If Vce drops too low, relative to our incoming photons, our current through the phototransistor can drop, potentially to zero.
Transimpedance amplifier
The current flowing through the phototransistor ends up in the node labeled "F" in the schematic. By Kirchoff's Current Law, that current has to exit node F. The op amp inputs ("-", pin 1, and "+", pin 2) are ultra-high impedance (gigaohms, potentially, depending on the exact opamp chosen), so ~0 current is flowing into them. Thus, it must flow backwards through Rf. At that point, it can't flow into the ADC input, those are also very high impedance. So it flows into the op amp's "output", pin 3. From there the op amp will sink it to ground.
The op amp will adjust the voltage at the output pin in an attempt to keep the voltage between its two input pins at 0V. We know what Vref is, because we choose that, and nothing here can affect it. We "know" the current flowing out of the phototransistor (Ipt), and we know the resistor value (Rf). Output voltage = Vref - Rf * Ipt. As an example, if Vref is 2.0V, Rf is 2kOhm, and Ipt is 10uA, then the output voltage is 2.0V - 2000ohm * .00001A = 1.8V. More current will further lower the output voltage, as the op amp works to sink all of that current despite the voltage drop of the feedback resistor, Rf.
From this, we can see that Rf sets the amplification of the system. A large Rf gets us a larger change in the output for a given change in phototransistor current. As long as the amplification is low enough that the op amp can sink all of the necessary current, then the voltage at node F will remain equal to Vref. This is referred to as a virtual ground in electronics texts.
What is "low enough"? Our opamp can't output a voltage below the ground potential, 0V. And the high end is Vref. So a voltage of Vref is the most that can exist across Rf before our op amp will run into trouble sinking the current. V=RI again, Vref/Rf=Ipt_max. For specific values, 2.0V/2000ohm = 1mA. If Ipt exceeds 1mA, then the voltage at node F will begin to rise.
That has further ramifications. The phototransistor's current output depends on Vce. Vce is the difference between Vcc and node F. If node F goes up, then Vce drops. Per fig 6 of the CNY70 data sheet, if Vce drops, then Ipt will drop (for a given photon count). We don't want any of this to happen, as it will start causing a lot of odd behavior.
ADC behavior
The ADC measures AIN, and produces values proportional to (AIN-GND)/(Vref-GND), subject to all of the complexities of ADCs. See everything written about ADCs on the STM32H7 page. A 16 bit ADC will attempt to divide that range, from GND to Vref, up into 2^16 equally sized chunks. For a 2.0V Vref, that means every LSB will correspond to ~30.5uV.
Additional choices
Note that VAA is not the same as Vref. Many/most opamps are not rail-to-rail, or have difficulties when their output voltage approaches the rails. By keeping VAA > Vref, we avoid any issues with that.
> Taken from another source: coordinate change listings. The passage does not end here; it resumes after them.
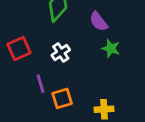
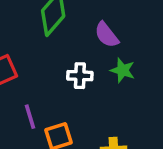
white cross: (61, 53) -> (80, 76), moved, turned 36

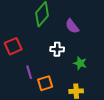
green star: (123, 70) -> (80, 63), moved

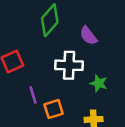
white cross: (57, 49) -> (69, 65), size x1.5

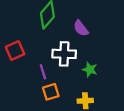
purple line: (33, 95) -> (43, 72), moved

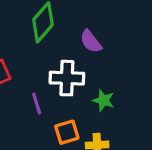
orange square: (51, 92) -> (67, 132), moved

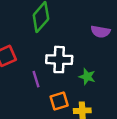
purple semicircle: (91, 41) -> (100, 32), moved, turned -42

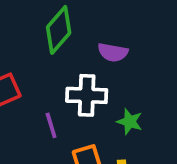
purple semicircle: (100, 32) -> (113, 52), moved

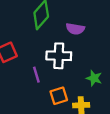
green star: (130, 122) -> (94, 78), moved

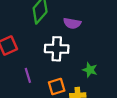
purple line: (36, 75) -> (28, 75), moved

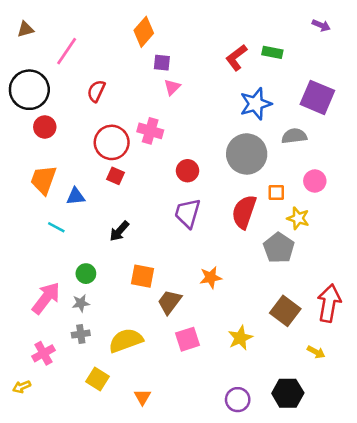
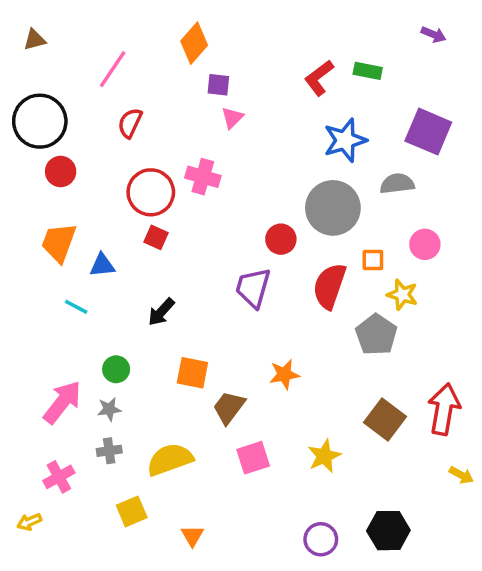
pink line: (67, 51) -> (113, 69), moved
red circle: (188, 171) -> (281, 239), moved
yellow arrow: (316, 352) -> (461, 475), moved
yellow square: (97, 379) -> (132, 511), turned 35

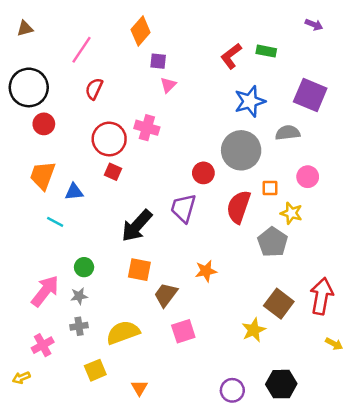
black arrow: (161, 312) -> (137, 226), moved, size x1.6
yellow star: (324, 456) -> (254, 330), moved

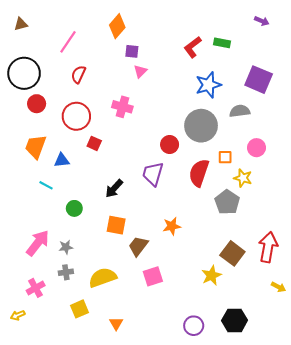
red circle: (109, 139) -> (76, 116), moved
black arrow: (137, 226) -> (114, 189), size x0.7
green circle: (84, 267) -> (74, 208), moved

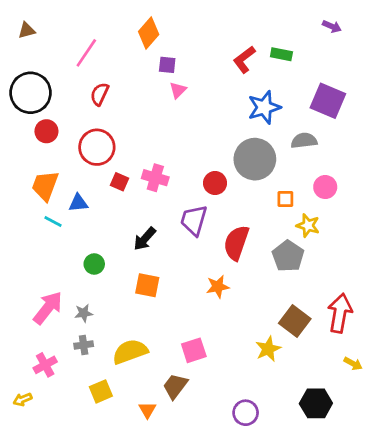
pink cross: (122, 107) -> (155, 178), moved
red semicircle: (199, 173) -> (236, 243), moved
cyan line: (46, 185) -> (53, 222), moved
brown trapezoid: (138, 246) -> (175, 386), moved
black hexagon: (235, 320) -> (316, 403), moved

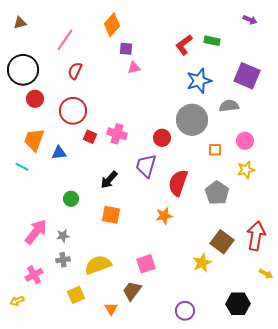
pink triangle: (178, 90) -> (134, 68), turned 32
cyan line: (53, 222) -> (22, 167), moved
yellow star: (308, 226) -> (246, 170), moved, turned -30

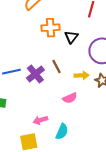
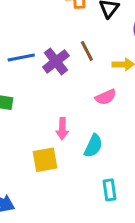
pink arrow: (40, 120) -> (62, 129), turned -72

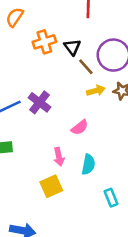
brown line: (87, 51) -> (86, 67), moved
pink semicircle: (106, 97) -> (80, 127), moved

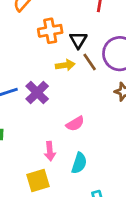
yellow arrow: (96, 91) -> (65, 65), moved

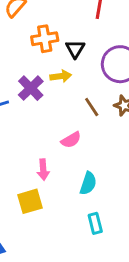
brown line: (90, 62) -> (92, 107), moved
purple cross: (37, 93) -> (31, 88), moved
cyan semicircle: (79, 163) -> (88, 183), moved

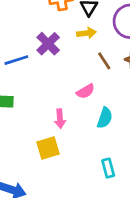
yellow arrow: (61, 76) -> (86, 33), moved
cyan semicircle: (88, 183) -> (105, 118), moved

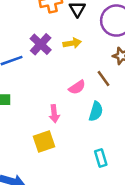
yellow arrow: (86, 33) -> (72, 43), moved
brown line: (104, 61) -> (104, 79), moved

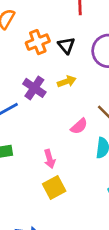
pink arrow: (54, 114) -> (50, 159), moved

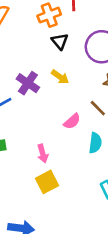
orange cross: (38, 42) -> (49, 15), moved
yellow arrow: (67, 81) -> (60, 77), turned 54

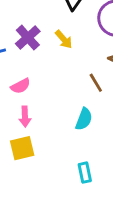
pink semicircle: (72, 121) -> (20, 86), moved

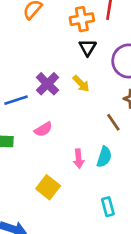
pink arrow: (25, 117) -> (79, 159), moved
yellow square: (22, 148) -> (48, 187), turned -35

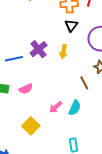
yellow arrow: (81, 84) -> (63, 52), turned 48
pink semicircle: (43, 129) -> (26, 89), moved
pink arrow: (79, 159) -> (56, 107), turned 48

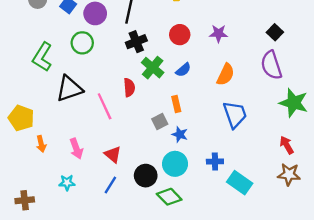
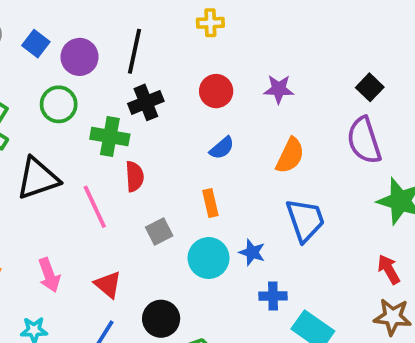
green cross: (153, 68) -> (110, 137), moved, turned -30
gray square: (160, 122) -> (159, 231), moved
blue star: (180, 134) -> (252, 252), moved
cyan circle: (175, 164) -> (209, 258), moved

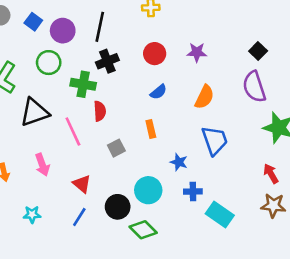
cyan circle: (209, 258) -> (148, 190), moved
pink arrow: (49, 275) -> (42, 165), moved

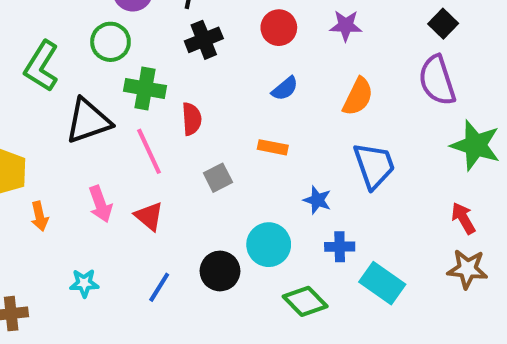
green cross: (83, 84) -> (145, 88), moved
orange rectangle: (151, 129) -> (273, 147), turned -66
red triangle: (82, 184) -> (149, 216), moved
green diamond: (143, 230) -> (305, 301), moved

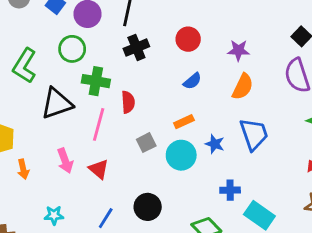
purple star: (346, 26) -> (238, 50), moved
orange rectangle: (273, 147) -> (184, 122), turned -36
pink line: (149, 151) -> (99, 124), turned 40
blue star: (317, 200) -> (215, 144), moved
cyan circle: (269, 245) -> (181, 155), moved

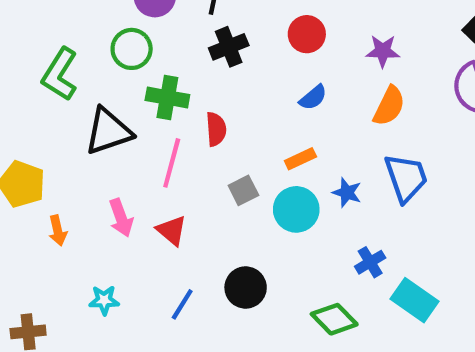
blue cross: (230, 190) -> (370, 262), turned -30

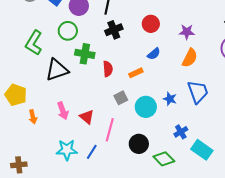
orange rectangle: (300, 159) -> (136, 73), moved
pink line: (172, 163) -> (110, 130), moved
black circle: (246, 288) -> (139, 144), moved
cyan star: (104, 300) -> (67, 150), moved, size x1.5

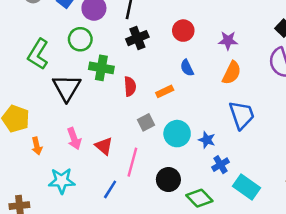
blue semicircle: (154, 54) -> (187, 68), turned 104
black triangle: (57, 70) -> (67, 88), turned -40
blue star: (170, 99) -> (207, 140), moved
cyan star: (67, 150) -> (62, 181), moved

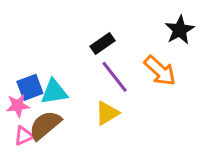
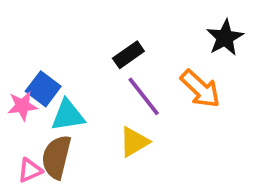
blue square: (30, 87) -> (43, 89), moved, turned -32
pink star: (18, 106) -> (22, 106), moved
brown semicircle: (45, 125) -> (56, 157), turned -36

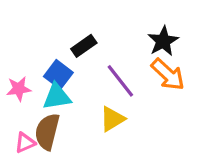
black star: (225, 38) -> (163, 41), moved
black rectangle: (128, 55) -> (84, 46), moved
blue square: (43, 89) -> (58, 74), moved

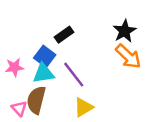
purple line: (120, 81) -> (74, 75), moved
yellow triangle: (112, 119) -> (83, 107), moved
pink triangle: (25, 143) -> (19, 108), turned -49

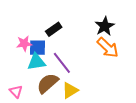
blue square: (45, 56) -> (37, 48), turned -36
pink star: (14, 67) -> (24, 44), moved
brown semicircle: (36, 100) -> (48, 83), moved, turned 35

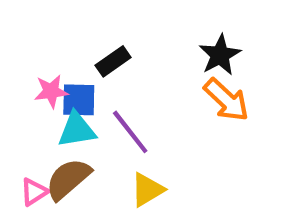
brown semicircle: (48, 83) -> (68, 179), moved
pink triangle: (16, 91) -> (34, 192), turned 40

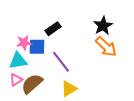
cyan triangle: (77, 130) -> (18, 61), moved
pink triangle: (34, 192) -> (16, 80), moved

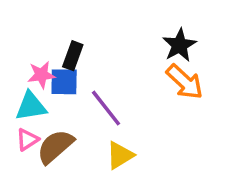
black rectangle: (53, 29) -> (73, 56), moved, turned -35

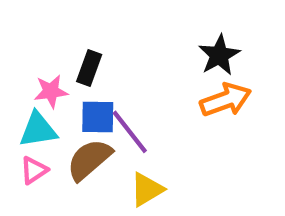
blue square: (64, 82) -> (98, 117), moved
orange arrow: (185, 82) -> (226, 100), turned -63
brown semicircle: (55, 147) -> (89, 160), moved

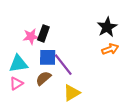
pink star: (51, 91) -> (31, 37), moved
orange arrow: (226, 100) -> (110, 49), size x0.7
brown semicircle: (89, 160) -> (43, 78), size x0.7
Further, VAA also powers the analog circuitry of the STM32. We're running the digital logic at 3.3V, and the analog circuitry has to be powered by (basically) the same voltage, even if it comes from a different, cleaner, source. So we've got a clean analog 3.3V one way or the other. Might as well use it.
What about using 3.3V for Vref? Per the last section, Vce on the phototransistor is VAA-Vref. We want to keep Vce as high as is reasonable so that we don't sag into the particularly weird regions depicted in fig 5 of the data sheet. 2.0V for Vref strikes a balance between Vce, keeping the voltage of an ADC LSB reasonable, and holding Vce at Vcc-2.0V.
Ok, what is Vcc, then? The highest voltage available to us on the board is a 5V line coming in from the main board. While we try to keep that clean, it's being passed through from what is ultimately a switched-mode power supply. Not clean enough. What's the highest voltage we can get from that cleanly? Inexpensive low-dropout linear regulators are available with dropouts of 0.25V. We should given our input some headroom, and figure it is 5.0 +/- 0.25V. So 5 - 0.25 - 0.25 = 4.5. 4.5V LDOs are available, and should clean things up nicely. Vcc = 4.5V.
That leaves us with Vce = 4.5V - 2.0V = 2.5V. That's in a well-behaved region of fig 6 on the data sheet.